Parents frequently visit their family physicians with concerns of gait abnormality in their children. Minor musculoskeletal anomalies and normal age-related gait variation are the most frequent causes. Tethered cord syndrome is an uncommon pathologic entity that can be initially asymptomatic and subsequently manifest serious neurological sequelae. Prognosis depends on early recognition and prompt surgical correction for optimal outcome. We describe a case of a previously healthy 17-month-old child with abnormal gait who had tethered cord syndrome.
Case Report
A 2-year-old boy was brought to our Family Practice Center with the complaint of abnormal walk for the past 6 months. He had been getting his health maintenance at our center since birth. His great grandmother first expressed concern about the way he walked at age 17 months, but no abnormality was detected at that time. There were no other associated symptoms, including injury, fever, headaches, or weakness.

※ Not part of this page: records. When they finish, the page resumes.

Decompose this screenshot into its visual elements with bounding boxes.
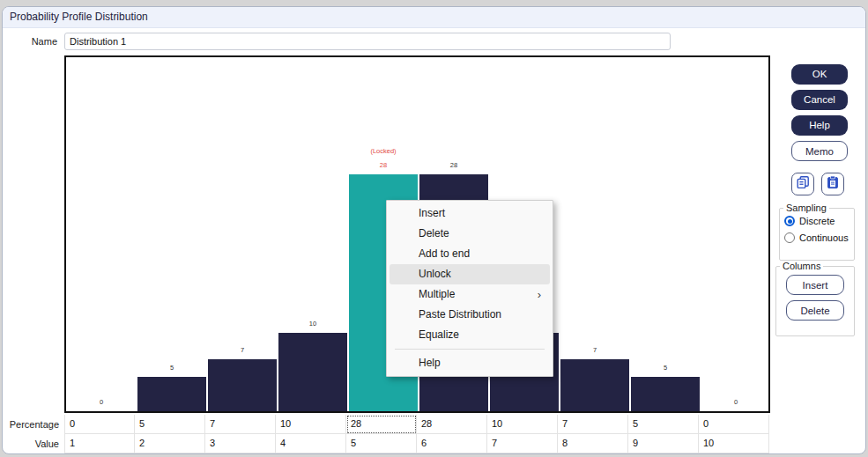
bar-value-label: 28 xyxy=(348,161,419,169)
table-cell[interactable]: 2 xyxy=(135,434,205,453)
menu-item-delete[interactable]: Delete xyxy=(389,224,550,244)
table-cell[interactable]: 10 xyxy=(276,415,346,434)
bar[interactable] xyxy=(137,377,206,411)
radio-label: Discrete xyxy=(799,216,835,226)
radio-icon xyxy=(784,232,795,243)
probability-profile-dialog: Probability Profile Distribution Name 05… xyxy=(2,6,866,454)
menu-item-unlock[interactable]: Unlock xyxy=(389,264,550,284)
help-button[interactable]: Help xyxy=(791,115,848,136)
radio-option-discrete[interactable]: Discrete xyxy=(780,213,854,230)
dialog-title: Probability Profile Distribution xyxy=(10,11,148,23)
table-cell[interactable]: 1 xyxy=(64,434,135,453)
paste-icon xyxy=(826,175,840,193)
bar-value-label: 5 xyxy=(630,364,701,372)
bar[interactable] xyxy=(208,359,277,411)
screen: Probability Profile Distribution Name 05… xyxy=(0,0,868,457)
radio-selected-icon xyxy=(784,216,795,226)
memo-button[interactable]: Memo xyxy=(791,141,848,161)
menu-item-help[interactable]: Help xyxy=(389,353,550,373)
bar-value-label: 0 xyxy=(701,398,771,406)
radio-option-continuous[interactable]: Continuous xyxy=(780,230,854,247)
table-cell[interactable]: 3 xyxy=(205,434,276,453)
copy-distribution-button[interactable] xyxy=(791,173,814,195)
table-cell[interactable]: 10 xyxy=(699,434,769,453)
menu-item-equalize[interactable]: Equalize xyxy=(389,325,550,345)
menu-separator xyxy=(395,349,545,350)
bar-value-label: 28 xyxy=(419,161,489,169)
paste-distribution-button[interactable] xyxy=(821,173,844,195)
table-cell[interactable]: 5 xyxy=(346,434,417,453)
bar-value-label: 7 xyxy=(207,346,278,354)
cancel-button[interactable]: Cancel xyxy=(791,90,848,110)
bar-value-label: 10 xyxy=(278,320,348,328)
copy-icon xyxy=(796,175,810,193)
table-cell[interactable]: 28 xyxy=(417,415,487,434)
columns-legend: Columns xyxy=(780,261,823,271)
columns-group: Columns Insert Delete xyxy=(775,261,855,336)
distribution-table: Percentage05710282810750Value12345678910 xyxy=(64,415,772,453)
row-label: Value xyxy=(3,434,59,453)
menu-item-multiple[interactable]: Multiple› xyxy=(389,284,550,305)
table-cell[interactable]: 4 xyxy=(276,434,346,453)
sampling-group: Sampling DiscreteContinuous xyxy=(779,203,855,261)
table-row: Value12345678910 xyxy=(64,434,772,453)
bar[interactable] xyxy=(560,359,629,411)
bar-value-label: 0 xyxy=(66,398,137,406)
menu-item-paste-distribution[interactable]: Paste Distribution xyxy=(389,305,550,325)
columns-insert-button[interactable]: Insert xyxy=(786,275,844,295)
bar-value-label: 5 xyxy=(137,364,207,372)
bar[interactable] xyxy=(278,333,347,411)
table-cell[interactable]: 8 xyxy=(558,434,628,453)
ok-button[interactable]: OK xyxy=(791,64,848,85)
bar[interactable] xyxy=(631,377,700,411)
columns-delete-button[interactable]: Delete xyxy=(786,300,844,321)
table-cell-selected[interactable]: 28 xyxy=(346,415,417,434)
table-cell[interactable]: 10 xyxy=(487,415,558,434)
table-cell[interactable]: 7 xyxy=(487,434,558,453)
name-input[interactable] xyxy=(64,33,671,50)
locked-annotation: (Locked) xyxy=(348,147,419,155)
table-cell[interactable]: 7 xyxy=(558,415,628,434)
row-label: Percentage xyxy=(3,415,59,434)
table-row: Percentage05710282810750 xyxy=(64,415,772,434)
table-cell[interactable]: 0 xyxy=(699,415,769,434)
table-cell[interactable]: 7 xyxy=(205,415,276,434)
table-cell[interactable]: 5 xyxy=(628,415,699,434)
table-cell[interactable]: 9 xyxy=(628,434,699,453)
radio-label: Continuous xyxy=(799,232,849,243)
dialog-titlebar: Probability Profile Distribution xyxy=(3,7,865,28)
menu-item-insert[interactable]: Insert xyxy=(389,203,550,224)
name-label: Name xyxy=(3,36,57,47)
table-cell[interactable]: 6 xyxy=(417,434,487,453)
menu-item-add-to-end[interactable]: Add to end xyxy=(389,244,550,264)
table-cell[interactable]: 0 xyxy=(64,415,135,434)
context-menu: InsertDeleteAdd to endUnlockMultiple›Pas… xyxy=(386,200,553,377)
bar-value-label: 7 xyxy=(560,346,630,354)
submenu-arrow-icon: › xyxy=(538,284,541,305)
sampling-legend: Sampling xyxy=(783,203,829,213)
table-cell[interactable]: 5 xyxy=(135,415,205,434)
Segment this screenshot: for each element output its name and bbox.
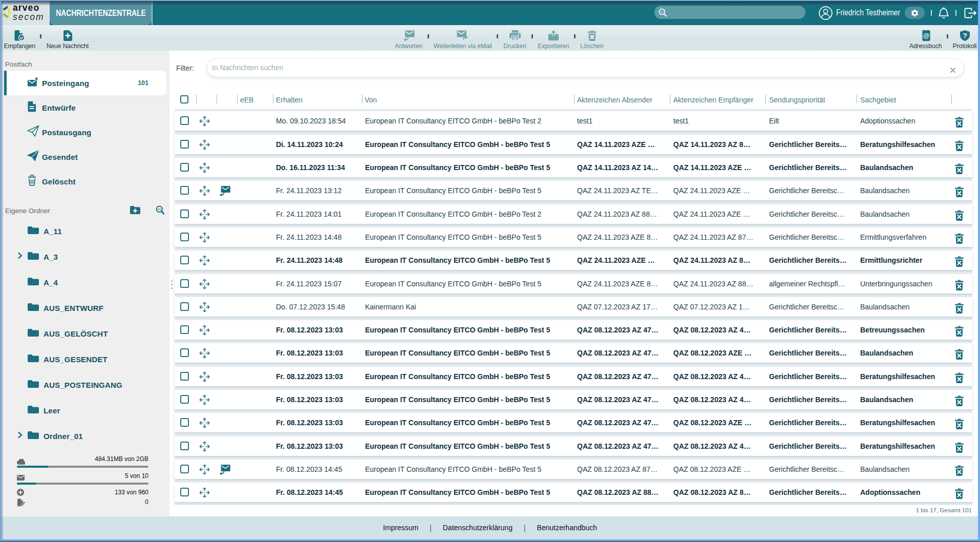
svg-text:@: @ — [923, 32, 930, 39]
svg-text:?: ? — [963, 32, 967, 39]
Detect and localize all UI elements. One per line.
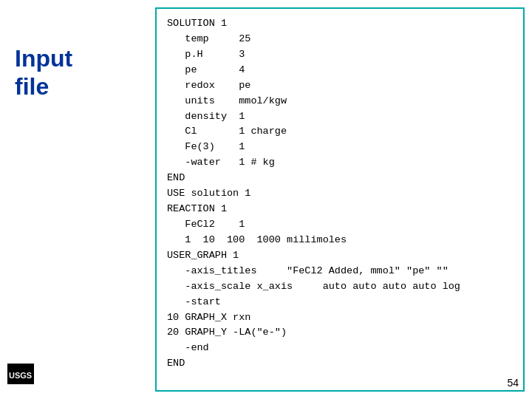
code-line: FeCl2 1 <box>167 217 513 233</box>
code-line: -end <box>167 341 513 356</box>
svg-text:USGS: USGS <box>9 371 32 380</box>
code-line: END <box>167 171 513 186</box>
code-line: -axis_scale x_axis auto auto auto auto l… <box>167 279 513 295</box>
code-line: units mmol/kgw <box>167 94 513 109</box>
page-number: 54 <box>507 377 519 389</box>
code-line: Fe(3) 1 <box>167 140 513 155</box>
code-line: USE solution 1 <box>167 186 513 202</box>
usgs-symbol-icon: USGS <box>7 364 34 384</box>
code-line: END <box>167 356 513 372</box>
code-line: -start <box>167 295 513 310</box>
code-content-box: SOLUTION 1 temp 25 p.H 3 pe 4 redox pe u… <box>155 7 525 392</box>
code-line: pe 4 <box>167 63 513 78</box>
code-line: p.H 3 <box>167 47 513 63</box>
code-line: REACTION 1 <box>167 202 513 217</box>
code-line: 20 GRAPH_Y -LA("e-") <box>167 325 513 341</box>
code-line: USER_GRAPH 1 <box>167 248 513 264</box>
left-panel: Input file <box>0 0 155 399</box>
code-line: redox pe <box>167 78 513 94</box>
code-line: -water 1 # kg <box>167 155 513 171</box>
code-line: 1 10 100 1000 millimoles <box>167 233 513 248</box>
code-block: SOLUTION 1 temp 25 p.H 3 pe 4 redox pe u… <box>167 16 513 372</box>
code-line: density 1 <box>167 109 513 125</box>
code-line: SOLUTION 1 <box>167 16 513 32</box>
code-line: -axis_titles "FeCl2 Added, mmol" "pe" "" <box>167 264 513 279</box>
code-line: Cl 1 charge <box>167 124 513 140</box>
usgs-logo: USGS <box>7 364 34 384</box>
section-title: Input file <box>15 44 155 101</box>
code-line: 10 GRAPH_X rxn <box>167 310 513 326</box>
code-line: temp 25 <box>167 32 513 47</box>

The prenatal history was remarkable for a maternal second-trimester chlamydial cervicitis that was treated with azithromycin. The child was born at 35 weeks’ gestation by spontaneous vaginal delivery to a 21-year-old mother, para 1,1,1,2. The postnatal period was uncomplicated.
His medical history was notable for a second-degree facial burn at 8 months of age. Social services excluded the possibility of child neglect. He was also evaluated for failure to thrive (height and weight less than 10th percentile) at age 1 year despite apparent good nutrition. At that time there were no serious pathologic findings found on his initial medical workup.
His immunizations were up-to-date, his developmental milestones were normal, and there was no family history of gait or feet abnormalities.
He was a thinly built (height and weight remained at less than the 10th percentile), active child with normal temperature and blood. Respiratory and cardiovascular findings were unremarkable. He had lumbar levoscoliosis, overlapping toes, and increased joint laxity caused by possible hypotonia. He had equal length of both extremities, full range of motion, and good ankle dorsiflexion. There were no sacral dimples, tags, nevi, lipomas, or hypertrichosis. He had normal cranial nerves, normal sensory system, normal power (grade 5), normal tone and reflexes, and good coordination. Genitourinary and rectal findings were normal. His gait was characterized by elevation of the left shoulder and left hip with normal stance and balance. A complete blood count and chemistry profile were normal.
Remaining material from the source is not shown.